In the business of shipping cargo internationally by water, we always seem to be living in interesting times. Today is no exception.

Today, we face continuing demands from customers for shorter and shorter delivery times that necessitate higher-velocity supply chains, while the assets — ships, terminals, trucks, and trains — that carry cargo continue to move slowly and unreliably. For example, container ships are on time only 75 to 80 percent of the time, and when they are late the average delay is 3.5 days. US intermodal train speeds are almost 12 percent lower in 2019 than they were in 2016. In many cases it now takes four or five days from vessel arrival to container out-gate, when it used to be 2 days. Truck wait times at marine facilities continue to be an industry issue. At the same time, consumers now expect the longest they have to wait for the delivery of a purchase is two days, and Amazon advertises deliveries within two hours.

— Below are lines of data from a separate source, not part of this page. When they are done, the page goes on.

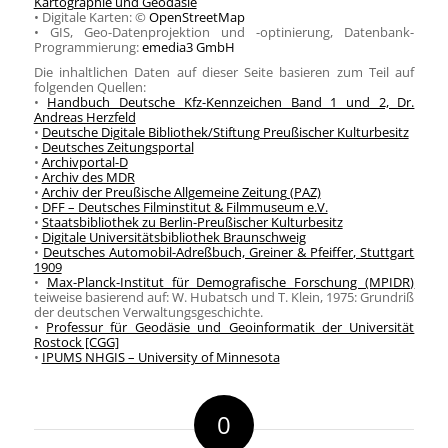
Kartographie und Geodäsie
• Digitale Karten: ©
OpenStreetMap
• GIS, Geo-Datenprojektion und -optinierung, Datenbank-
Programmierung:
emedia3 GmbH
Die inhaltlichen Daten auf dieser Seite basieren zum Teil auf
folgenden Quellen:
•
Handbuch Deutsche Kfz-Kennzeichen Band 1 und 2, Dr.
Andreas Herzfeld
•
Deutsche Digitale Bibliothek/Stiftung Preußischer Kulturbesitz
•
Deutsches Zeitungsportal
•
Archivportal-D
•
Archiv des MDR
•
Archiv der Preußische Allgemeine Zeitung (PAZ)
•
DFF – Deutsches Filminstitut & Filmmuseum e.V.
•
Staatsbibliothek zu Berlin-Preußischer Kulturbesitz
•
Digitale Universitätsbibliothek Braunschweig
•
Deutsches Automobil-Adreßbuch, Greiner & Pfeiffer, Stuttgart
1909
•
Max-Planck-Institut für Demografische Forschung (MPIDR)
teiweise basierend auf: W. Hubatsch und T. Klein, 1975: Grundriß
der deutschen Verwaltungsgeschichte.
•
Professur für Geodäsie und Geoinformatik der Universität
Rostock [CGG]
•
IPUMS NHGIS – University of Minnesota
0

How can this issue be addressed by supply chain managers? There are two choices: A) Carry more inventory or B) Utilize enhanced visibility along your supply chain as a substitute for speed. In this case, plan (B) is a much better option, and new technology is making it a viable option. Using big data and machine learning, transportation providers can now predict with much greater accuracy where their cargo will be at any point in time and produce reliable vessel and door ETAs. This will allow supply chain managers to use predictive analytics to move from static “descriptive” visibility to “prescriptive” visibility and manage their cargo proactively to better meet their customers’ needs, while still controlling inventory and other supply chain costs.